An NYSE spokesman detailed the decision for GlobeSt.com, saying that in light of the city's Sept. 11-induced decision to back down on its original deal with the exchange, plans for a new Downtown trading floor have been scrapped. The arrangement had included a $1 billion subsidy for a trading floor topped by a 900-foot office tower at 23 Wall St., across the street from the NYSE's current headquarters.

Financial constraints and the current lack of enthusiasm for tall buildings put the $1.6-billion deal on shaky ground, the spokesman said. Talks bogged down earlier this year when Grasso nixed the office tower and Mayor Bloomberg asked the exchange to double its financial commitment to the project. Yesterday, Grasso pulled the plug on the entire deal.

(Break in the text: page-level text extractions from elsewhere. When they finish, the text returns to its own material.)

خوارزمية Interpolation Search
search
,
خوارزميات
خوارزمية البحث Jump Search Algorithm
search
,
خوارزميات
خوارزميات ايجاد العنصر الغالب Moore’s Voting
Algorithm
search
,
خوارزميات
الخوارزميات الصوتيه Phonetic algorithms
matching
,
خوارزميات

That plan received considerable criticism from advocacy groups across the city since it first came to light. Opponents said too little public input and too much closed-door negotiating made the process suspect. In addition, many questioned the need for a new trading floor and protested the amount of the subsidy. Among the plan's most vocal critics is Bettina Damiani, project director for watchdog group Good Jobs New York. "If, indeed, the deal has fallen apart because the Bloomberg administration has not budged on their last offer, then kudos to the mayor," she tells GlobeSt.com.

But while the Downtown plan has been abandoned, a second trading floor is apparently a go, according to the spokesman, who says the exchange is committed to an "active/active" setup, in which physical trading occurs simultaneously in two locations.

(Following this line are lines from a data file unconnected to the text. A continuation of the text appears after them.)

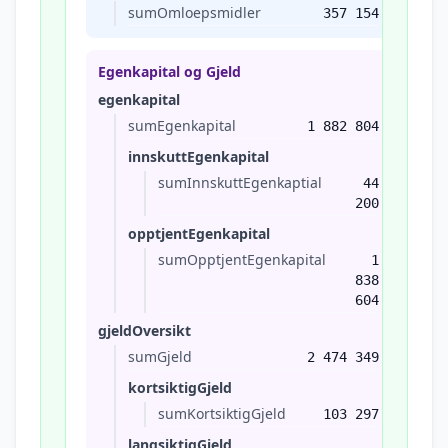
sumOmloepsmidler
357 154
Egenkapital og Gjeld
egenkapital
sumEgenkapital
1 882 804
innskuttEgenkapital
sumInnskuttEgenkaptial
44
200
opptjentEgenkapital
sumOpptjentEgenkapital
1
838
604
gjeldOversikt
sumGjeld
2 474 349
kortsiktigGjeld
sumKortsiktigGjeld
103 297
langsiktigGjeld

No site has been selected and all five boroughs and Westchester are said to be in the running. The NYSE's Downtown headquarters will remain in place, the spokesman notes.

Taking the second trading floor out of Lower Manhattan would benefit the exchange by virtue of the fact that it would run off of a separate power grid. Should power be disrupted in either location, trading would continue uninterrupted.